* **THE PROBLEM**: Only the words of the entries are wanted, repeated exactly and without images.

* **DATA RECORDS**:
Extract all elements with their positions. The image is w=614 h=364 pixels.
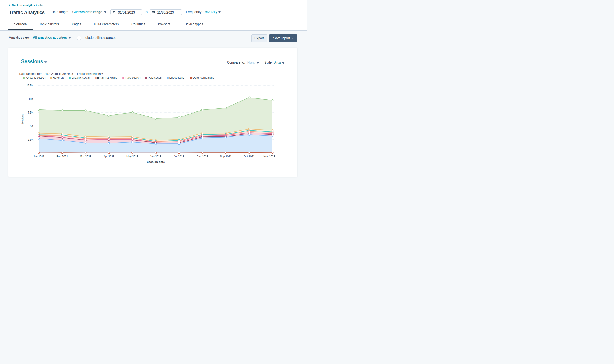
- svg-text:Oct 2023: Oct 2023: [244, 155, 255, 158]
- svg-text:10K: 10K: [29, 98, 33, 101]
- svg-text:Sessions: Sessions: [21, 114, 24, 125]
- svg-text:Aug 2023: Aug 2023: [197, 155, 209, 158]
- svg-text:Jun 2023: Jun 2023: [150, 155, 161, 158]
- svg-text:Jul 2023: Jul 2023: [174, 155, 184, 158]
- svg-text:Mar 2023: Mar 2023: [80, 155, 91, 158]
- svg-text:Jan 2023: Jan 2023: [33, 155, 44, 158]
- svg-text:5K: 5K: [30, 125, 33, 128]
- svg-text:Session date: Session date: [147, 160, 165, 164]
- svg-text:12.5K: 12.5K: [26, 84, 33, 87]
- svg-text:Feb 2023: Feb 2023: [56, 155, 68, 158]
- svg-text:2.5K: 2.5K: [28, 138, 33, 141]
- svg-text:7.5K: 7.5K: [28, 111, 33, 114]
- svg-text:Apr 2023: Apr 2023: [103, 155, 114, 158]
- svg-text:May 2023: May 2023: [126, 155, 138, 158]
- svg-text:Sep 2023: Sep 2023: [220, 155, 232, 158]
- svg-text:0: 0: [32, 152, 33, 155]
- svg-text:Nov 2023: Nov 2023: [264, 155, 275, 158]
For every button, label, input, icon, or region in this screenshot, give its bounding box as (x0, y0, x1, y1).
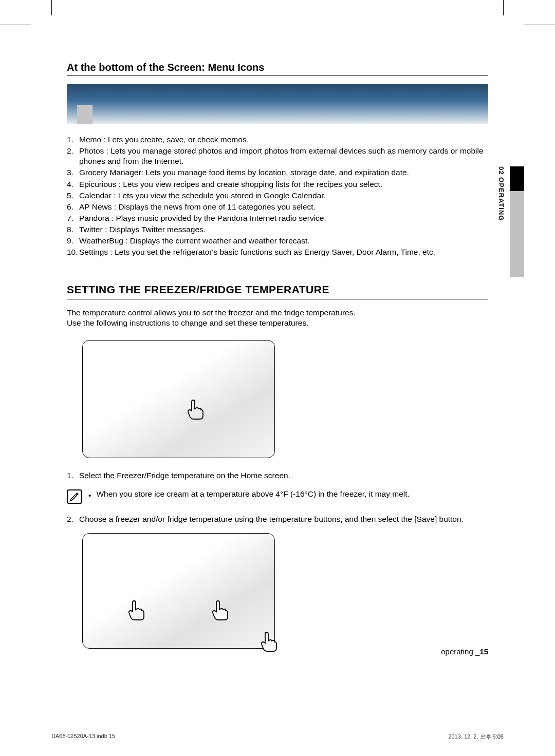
menu-item-weatherbug: WeatherBug : Displays the current weathe… (79, 236, 310, 246)
temperature-intro: The temperature control allows you to se… (67, 308, 488, 329)
menu-item-epicurious: Epicurious : Lets you view recipes and c… (79, 179, 382, 190)
menu-item-twitter: Twitter : Displays Twitter messages. (79, 224, 206, 235)
note-text: When you store ice cream at a temperatur… (96, 489, 409, 499)
temperature-screen-illustration (82, 533, 275, 649)
section-title-menu-icons: At the bottom of the Screen: Menu Icons (67, 62, 488, 76)
menu-item-apnews: AP News : Displays the news from one of … (79, 202, 316, 212)
print-meta-footer: DA68-02520A-13.indb 15 2013. 12. 2. 오후 5… (51, 733, 504, 741)
menu-item-pandora: Pandora : Plays music provided by the Pa… (79, 213, 326, 223)
page-number: 15 (479, 647, 488, 656)
page-footer: operating _15 (441, 647, 488, 656)
menu-item-calendar: Calendar : Lets you view the schedule yo… (79, 191, 326, 201)
step-2: 2. Choose a freezer and/or fridge temper… (67, 514, 488, 525)
note-icon (67, 489, 82, 504)
step-1: 1. Select the Freezer/Fridge temperature… (67, 470, 488, 481)
intro-line-2: Use the following instructions to change… (67, 318, 488, 329)
hand-pointer-icon (259, 632, 280, 657)
print-timestamp: 2013. 12. 2. 오후 5:08 (448, 733, 504, 741)
hand-pointer-icon (210, 600, 231, 626)
hand-pointer-icon (126, 600, 147, 626)
menu-item-memo: Memo : Lets you create, save, or check m… (79, 135, 249, 145)
menu-item-photos: Photos : Lets you manage stored photos a… (79, 146, 488, 166)
menu-icons-list: 1.Memo : Lets you create, save, or check… (67, 135, 488, 258)
menu-bar-screenshot (67, 84, 488, 124)
note-row: • When you store ice cream at a temperat… (67, 489, 488, 504)
print-file: DA68-02520A-13.indb 15 (51, 733, 115, 741)
step-2-text: Choose a freezer and/or fridge temperatu… (79, 514, 464, 525)
intro-line-1: The temperature control allows you to se… (67, 308, 488, 318)
heading-setting-temperature: SETTING THE FREEZER/FRIDGE TEMPERATURE (67, 284, 488, 299)
step-1-text: Select the Freezer/Fridge temperature on… (79, 470, 290, 481)
menu-item-grocery: Grocery Manager: Lets you manage food it… (79, 167, 409, 178)
menu-item-settings: Settings : Lets you set the refrigerator… (79, 247, 435, 257)
home-screen-illustration (82, 340, 275, 458)
hand-pointer-icon (186, 400, 206, 425)
footer-section: operating _ (441, 647, 479, 656)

* **ANSWER TO THIS TASK**:
Extract all elements with their positions. The image is w=614 h=364 pixels.
- svg-text:Oct 2023: Oct 2023: [244, 155, 255, 158]
- svg-text:10K: 10K: [29, 98, 33, 101]
- svg-text:Sessions: Sessions: [21, 114, 24, 125]
- svg-text:Aug 2023: Aug 2023: [197, 155, 209, 158]
- svg-text:Jun 2023: Jun 2023: [150, 155, 161, 158]
- svg-text:Jul 2023: Jul 2023: [174, 155, 184, 158]
- svg-text:Mar 2023: Mar 2023: [80, 155, 91, 158]
- svg-text:Jan 2023: Jan 2023: [33, 155, 44, 158]
- svg-text:5K: 5K: [30, 125, 33, 128]
- svg-text:Session date: Session date: [147, 160, 165, 164]
- svg-text:12.5K: 12.5K: [26, 84, 33, 87]
- svg-text:Feb 2023: Feb 2023: [56, 155, 68, 158]
- svg-text:2.5K: 2.5K: [28, 138, 33, 141]
- svg-text:7.5K: 7.5K: [28, 111, 33, 114]
- svg-text:Apr 2023: Apr 2023: [103, 155, 114, 158]
- svg-text:May 2023: May 2023: [126, 155, 138, 158]
- svg-text:Sep 2023: Sep 2023: [220, 155, 232, 158]
- svg-text:0: 0: [32, 152, 33, 155]
- svg-text:Nov 2023: Nov 2023: [264, 155, 275, 158]
For every button, label, input, icon, or region in this screenshot, give its bounding box as (x0, y0, x1, y1).
menu-item-weatherbug: WeatherBug : Displays the current weathe… (79, 236, 310, 246)
temperature-intro: The temperature control allows you to se… (67, 308, 488, 329)
menu-item-epicurious: Epicurious : Lets you view recipes and c… (79, 179, 382, 190)
menu-item-twitter: Twitter : Displays Twitter messages. (79, 224, 206, 235)
note-text: When you store ice cream at a temperatur… (96, 489, 409, 499)
temperature-screen-illustration (82, 533, 275, 649)
section-title-menu-icons: At the bottom of the Screen: Menu Icons (67, 62, 488, 76)
menu-item-apnews: AP News : Displays the news from one of … (79, 202, 316, 212)
print-meta-footer: DA68-02520A-13.indb 15 2013. 12. 2. 오후 5… (51, 733, 504, 741)
menu-item-pandora: Pandora : Plays music provided by the Pa… (79, 213, 326, 223)
page-number: 15 (479, 647, 488, 656)
page-footer: operating _15 (441, 647, 488, 656)
menu-item-calendar: Calendar : Lets you view the schedule yo… (79, 191, 326, 201)
step-2: 2. Choose a freezer and/or fridge temper… (67, 514, 488, 525)
note-icon (67, 489, 82, 504)
step-1: 1. Select the Freezer/Fridge temperature… (67, 470, 488, 481)
intro-line-2: Use the following instructions to change… (67, 318, 488, 329)
hand-pointer-icon (259, 632, 280, 657)
print-timestamp: 2013. 12. 2. 오후 5:08 (448, 733, 504, 741)
hand-pointer-icon (210, 600, 231, 626)
hand-pointer-icon (126, 600, 147, 626)
menu-item-memo: Memo : Lets you create, save, or check m… (79, 135, 249, 145)
menu-item-photos: Photos : Lets you manage stored photos a… (79, 146, 488, 166)
menu-icons-list: 1.Memo : Lets you create, save, or check… (67, 135, 488, 258)
menu-bar-screenshot (67, 84, 488, 124)
note-row: • When you store ice cream at a temperat… (67, 489, 488, 504)
print-file: DA68-02520A-13.indb 15 (51, 733, 115, 741)
step-2-text: Choose a freezer and/or fridge temperatu… (79, 514, 464, 525)
intro-line-1: The temperature control allows you to se… (67, 308, 488, 318)
heading-setting-temperature: SETTING THE FREEZER/FRIDGE TEMPERATURE (67, 284, 488, 299)
step-1-text: Select the Freezer/Fridge temperature on… (79, 470, 290, 481)
menu-item-grocery: Grocery Manager: Lets you manage food it… (79, 167, 409, 178)
menu-item-settings: Settings : Lets you set the refrigerator… (79, 247, 435, 257)
home-screen-illustration (82, 340, 275, 458)
hand-pointer-icon (186, 400, 206, 425)
footer-section: operating _ (441, 647, 479, 656)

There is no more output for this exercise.